The accuracy score and confusion matrix for the prediction are then obtained.

In [None]:
print("Accuracy score for the prediction: ", accuracy_score(y_test, ridge_predictions))
print("Confusion Matrix:") 
print(confusion_matrix(y_test, ridge_predictions))

This model was left to train for over 12 hours in Jupyter notebook but still didn't complete training.

# After observing the prediction results and accuracy scores of the above models, it is concluded that Hard Margin SVM with a gaussian kernel and C = 1000 gives the best results with this dataset.

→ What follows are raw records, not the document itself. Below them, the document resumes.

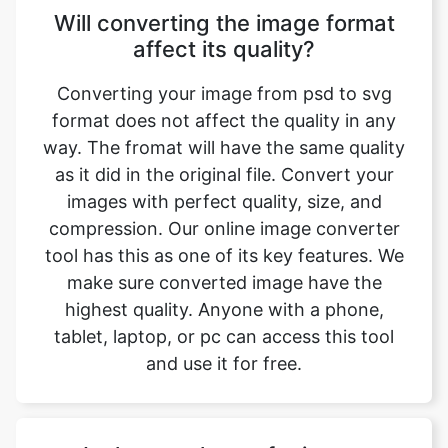
Converting your image from psd to svg
format does not affect the quality in any
way. The fromat will have the same quality
as it did in the original file. Convert your
images with perfect quality, size, and
compression. Our online image converter
tool has this as one of its key features. We
make sure converted image have the
highest quality. Anyone with a phone,
tablet, laptop, or pc can access this tool
and use it for free.
Is there a charge for image
conversion?
No, our online psd to svg image format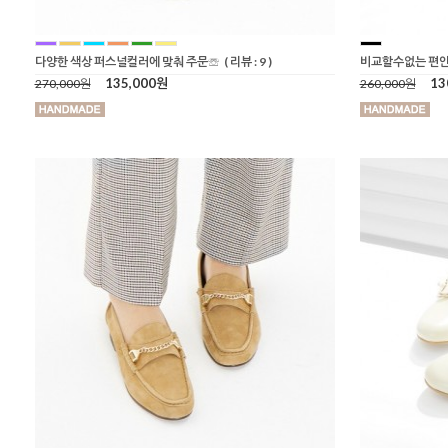
다양한 색상 퍼스널컬러에 맞춰 주문☏
( 리뷰 : 9 )
비교할수없는 편안
135,000원
13
270,000원
260,000원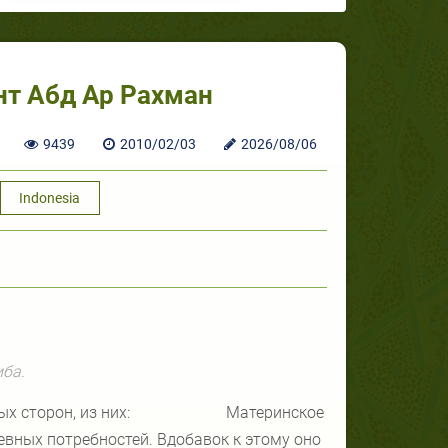
нт Абд Ар Рахман
9439
2010/02/03
2026/08/06
Indonesia
ба.
х сторон, из них:
Материнское
евных потребностей. Вдобавок к этому оно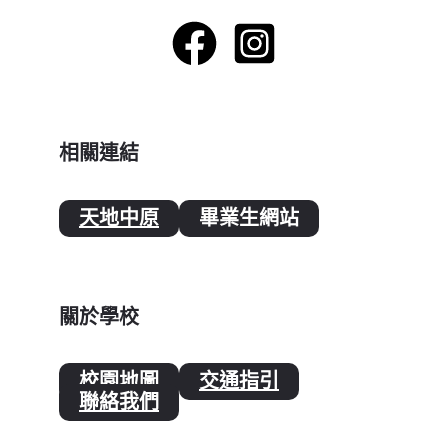
相關連結
天地中原
畢業生網站
關於學校
校園地圖
交通指引
聯絡我們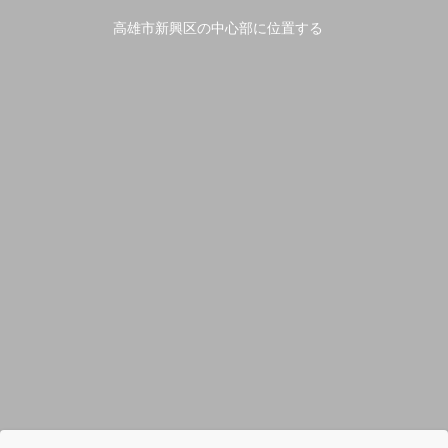
高雄市新興区の中心部に位置する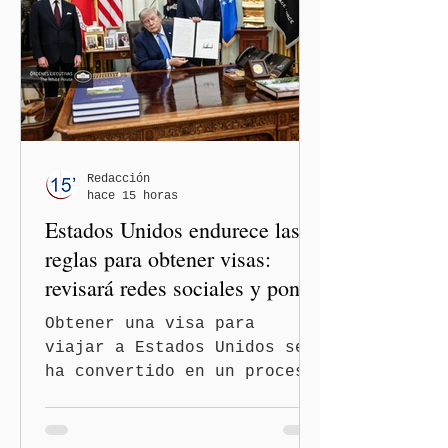
México y Perú. “Es
importante que más allá de
la orientación política de
los gobiernos —porque hay
orientaciones políticas de
los gobiernos, llegan por
un partido, llegan por otro
— es importante que México
Redacción
hace 15 horas
tenga relaciones
Estados Unidos endurece las
diplomáticas con el mu
reglas para obtener visas:
revisará redes sociales y pone
freno al Turismo de
Obtener una visa para
Nacimiento
viajar a Estados Unidos se
ha convertido en un proceso
con mayores filtros bajo la
administración de Donald
Trump. El Departamento de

Its accuracy score is 0.997470007345. The accuracy score is a measure of the correct predictions made in comparision to the total number of predictions made. The confusion matrix on the other hand, is a matrix which shows the actual predictions on the x axis and the accuracy on the y axis. The cells represent the total number of predictions made.